In this configuration:

• Mode TCP: HAProxy is set to work in TCP mode.
• Frontend: Listens on port 4000 and forwards incoming TCP traffic to the backend.
• Backend: Contains a single server (flask1) where the Flask app is running.

Step 4: Run HAProxy with the Configuration

To start HAProxy with the above configuration, you can use Docker to run HAProxy in a container.

Create a Dockerfile for HAProxy

FROM haproxy:2.4

# Copy the HAProxy configuration file to the container
COPY haproxy.cfg /usr/local/etc/haproxy/haproxy.cfg

Build and run the HAProxy Docker container

docker build -t haproxy-tcp .
docker run -d -p 4000:4000 haproxy-tcp

This will start HAProxy on port 4000, which is configured to proxy TCP traffic to the Flask application running on port 5000.

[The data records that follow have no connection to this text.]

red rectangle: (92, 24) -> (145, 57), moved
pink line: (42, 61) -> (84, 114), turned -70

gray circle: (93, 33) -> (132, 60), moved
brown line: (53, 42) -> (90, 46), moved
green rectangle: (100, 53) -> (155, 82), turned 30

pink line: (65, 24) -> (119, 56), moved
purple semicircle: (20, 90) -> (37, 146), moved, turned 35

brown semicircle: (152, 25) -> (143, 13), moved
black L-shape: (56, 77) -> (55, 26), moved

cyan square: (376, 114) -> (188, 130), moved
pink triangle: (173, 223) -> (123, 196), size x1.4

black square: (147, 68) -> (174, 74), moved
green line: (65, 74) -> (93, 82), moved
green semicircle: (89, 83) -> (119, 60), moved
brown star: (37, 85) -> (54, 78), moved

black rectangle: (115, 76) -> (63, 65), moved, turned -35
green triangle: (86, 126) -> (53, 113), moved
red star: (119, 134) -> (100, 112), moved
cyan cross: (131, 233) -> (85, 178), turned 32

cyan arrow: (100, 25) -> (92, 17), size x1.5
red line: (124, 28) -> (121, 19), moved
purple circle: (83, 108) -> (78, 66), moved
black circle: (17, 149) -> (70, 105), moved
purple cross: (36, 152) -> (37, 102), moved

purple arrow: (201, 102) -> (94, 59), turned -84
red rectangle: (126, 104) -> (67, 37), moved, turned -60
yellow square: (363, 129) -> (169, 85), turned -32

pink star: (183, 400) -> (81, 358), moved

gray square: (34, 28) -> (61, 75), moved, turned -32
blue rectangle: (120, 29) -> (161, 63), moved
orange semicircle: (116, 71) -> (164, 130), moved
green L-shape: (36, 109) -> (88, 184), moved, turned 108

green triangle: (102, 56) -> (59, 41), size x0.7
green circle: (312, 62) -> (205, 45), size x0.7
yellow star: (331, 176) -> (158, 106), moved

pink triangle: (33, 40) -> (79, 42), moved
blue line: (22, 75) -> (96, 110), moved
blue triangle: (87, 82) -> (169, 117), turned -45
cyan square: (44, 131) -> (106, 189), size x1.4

Step 5: Test the TCP Proxy Setup

To test the setup, open a web browser or use curl to send a request to the HAProxy server

curl http://localhost:4000/

You should see the response

Hello from Flask over TCP!

This confirms that HAProxy is successfully proxying TCP traffic to the Flask application.

Step 6: Scaling Up

If Jafer wants to scale the application to handle more traffic, he can add more backend servers to the haproxy.cfg file

backend flask_backend
    balance roundrobin
    server flask1 127.0.0.1:5000 check
    server flask2 127.0.0.1:5001 check

Jafer could run another instance of the Flask application on a different port (5001), and HAProxy would balance the TCP traffic between the two instances.

Conclusion

By configuring HAProxy as a TCP proxy, Jafer could efficiently manage and balance incoming traffic to their Flask application. This setup ensures scalability and reliability for any TCP-based service, not just HTTP-based ones.

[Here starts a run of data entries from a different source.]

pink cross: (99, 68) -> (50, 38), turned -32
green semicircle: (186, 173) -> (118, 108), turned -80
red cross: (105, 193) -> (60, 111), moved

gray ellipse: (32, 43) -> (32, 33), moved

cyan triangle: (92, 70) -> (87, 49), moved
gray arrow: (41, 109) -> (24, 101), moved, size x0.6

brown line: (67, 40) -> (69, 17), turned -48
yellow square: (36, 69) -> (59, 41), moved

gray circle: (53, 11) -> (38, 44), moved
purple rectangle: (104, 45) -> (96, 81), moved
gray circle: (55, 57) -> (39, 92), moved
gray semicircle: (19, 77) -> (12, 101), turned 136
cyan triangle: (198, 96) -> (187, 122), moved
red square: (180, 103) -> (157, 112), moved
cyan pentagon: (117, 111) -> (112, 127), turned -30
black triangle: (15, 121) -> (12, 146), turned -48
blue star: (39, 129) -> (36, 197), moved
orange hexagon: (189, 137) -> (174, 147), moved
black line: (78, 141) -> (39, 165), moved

Let’s develop a simple flask application,

1. Set up the project directory: Create a new directory for your Flask project.

mkdir flask-docker-app
cd flask-docker-app

2. Create a virtual environment (optional but recommended):

python3 -m venv venv
source venv/bin/activate

3. Install Flask

pip install Flask

4. Create a simple Flask app:

In the flask-docker-app directory, create a file named app.py with the following content,

from flask import Flask

app = Flask(__name__)

@app.route('/')
def hello_world():
    return 'Hello, Dockerized Flask!'

if __name__ == '__main__':
    app.run(host='0.0.0.0', port=5000)

5. Test the Flask app: Run the Flask application to ensure it’s working.

python app.py

Visit http://127.0.0.1:5000/ in your browser. You should see “Hello, Dockerized Flask!”.

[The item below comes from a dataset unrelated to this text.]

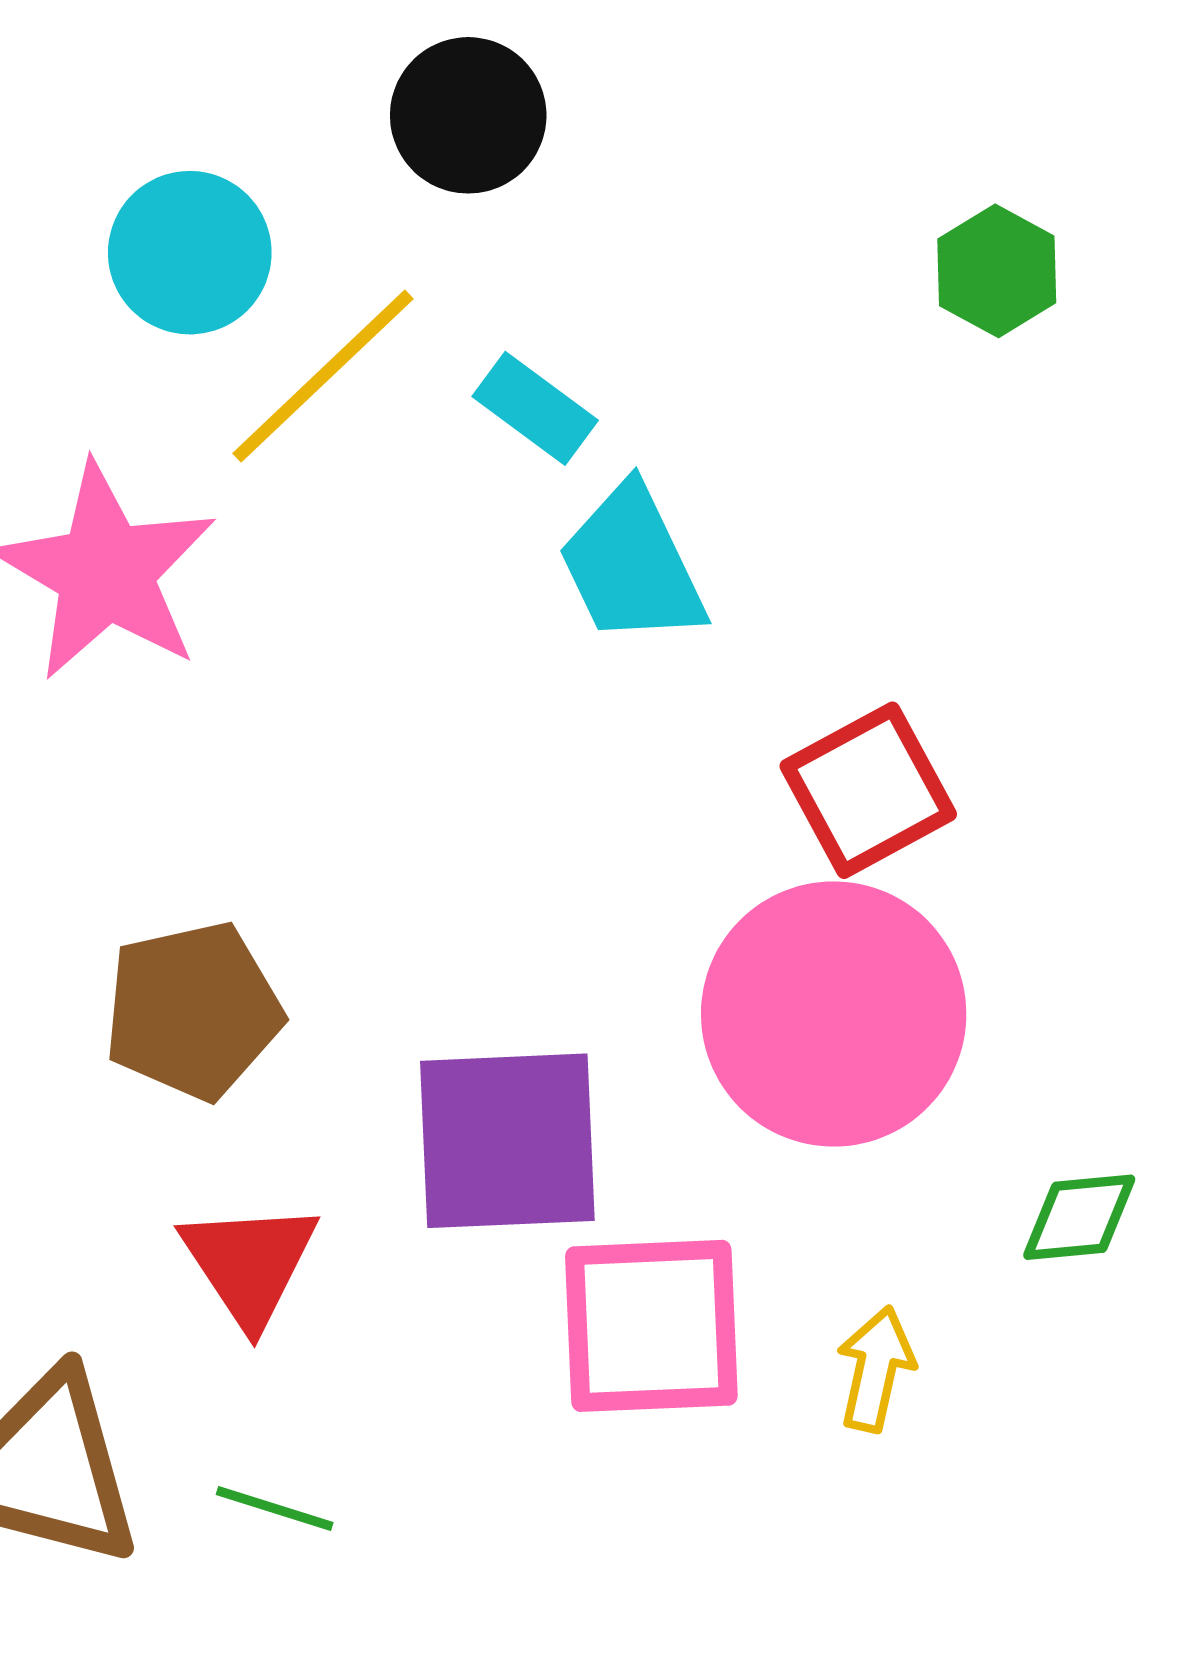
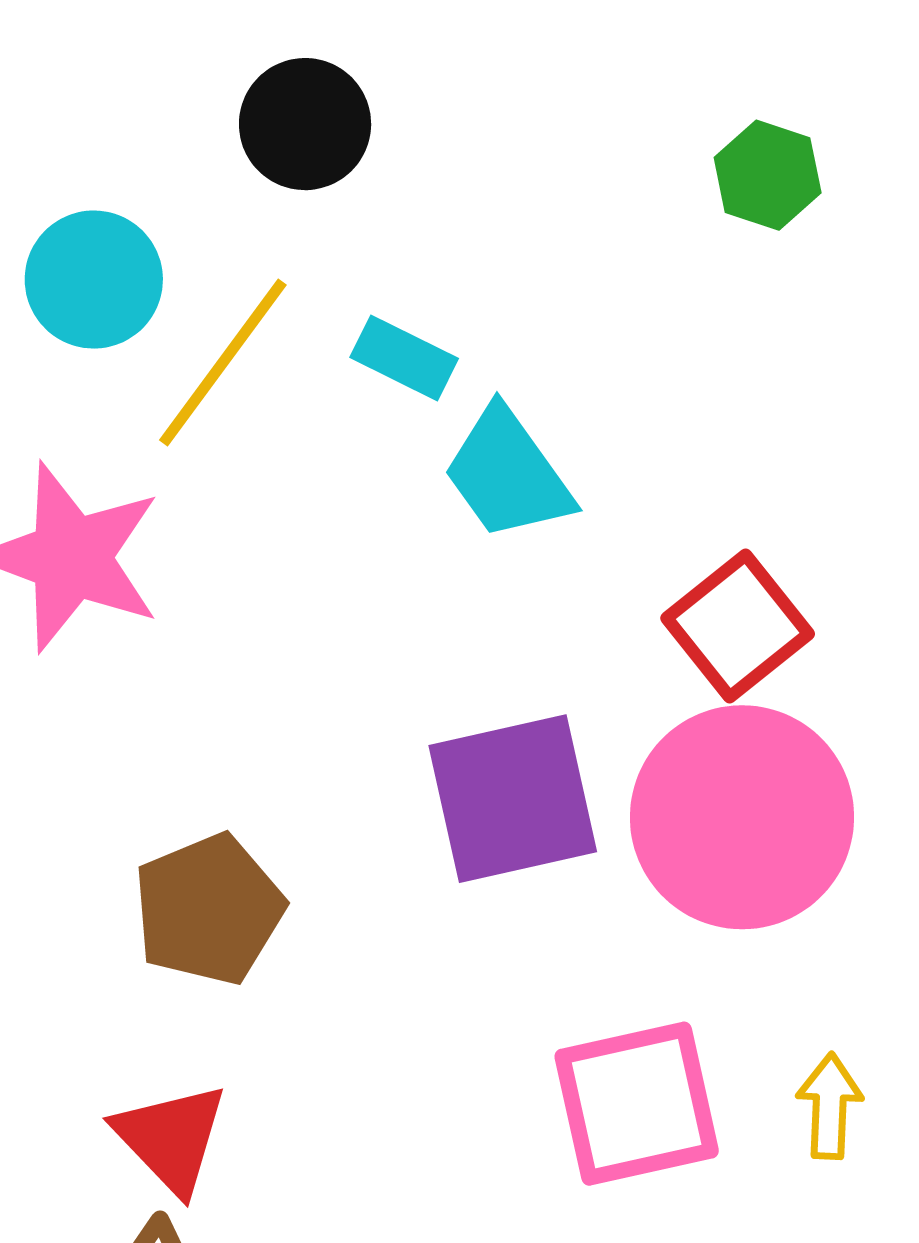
purple square: (507, 1141) -> (513, 799), moved
red triangle: (249, 1263) -> (171, 1138), moved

Dockerize the Flask Application

1. Create a Dockerfile: In the flask-docker-app directory, create a file named Dockerfile with the following content:

# Use the official Python image from the Docker Hub
FROM python:3.9-slim

# Set the working directory in the container
WORKDIR /app

# Copy the current directory contents into the container at /app
COPY . /app

# Install any needed packages specified in requirements.txt
RUN pip install --no-cache-dir Flask

# Make port 5000 available to the world outside this container
EXPOSE 5000

# Define environment variable
ENV FLASK_APP=app.py

# Run app.py when the container launches
CMD ["python", "app.py"]

2. Create a .dockerignore file:

In the flask-docker-app directory, create a file named .dockerignore to ignore unnecessary files during the Docker build process:

venv
__pycache__
*.pyc
*.pyo

3. Build the Docker image:

In the flask-docker-app directory, run the following command to build your Docker image:

docker build -t flask-docker-app .

4. Run the Docker container:

Run the Docker container using the image you just built,

docker run -p 5000:5000 flask-docker-app

5. Access the Flask app in Docker: Visit http://localhost:5000/ in your browser. You should see “Hello, Dockerized Flask!” running in a Docker container.

You have successfully created a simple Flask application and Dockerized it. The Dockerfile allows you to package your app with its dependencies and run it in a consistent environment.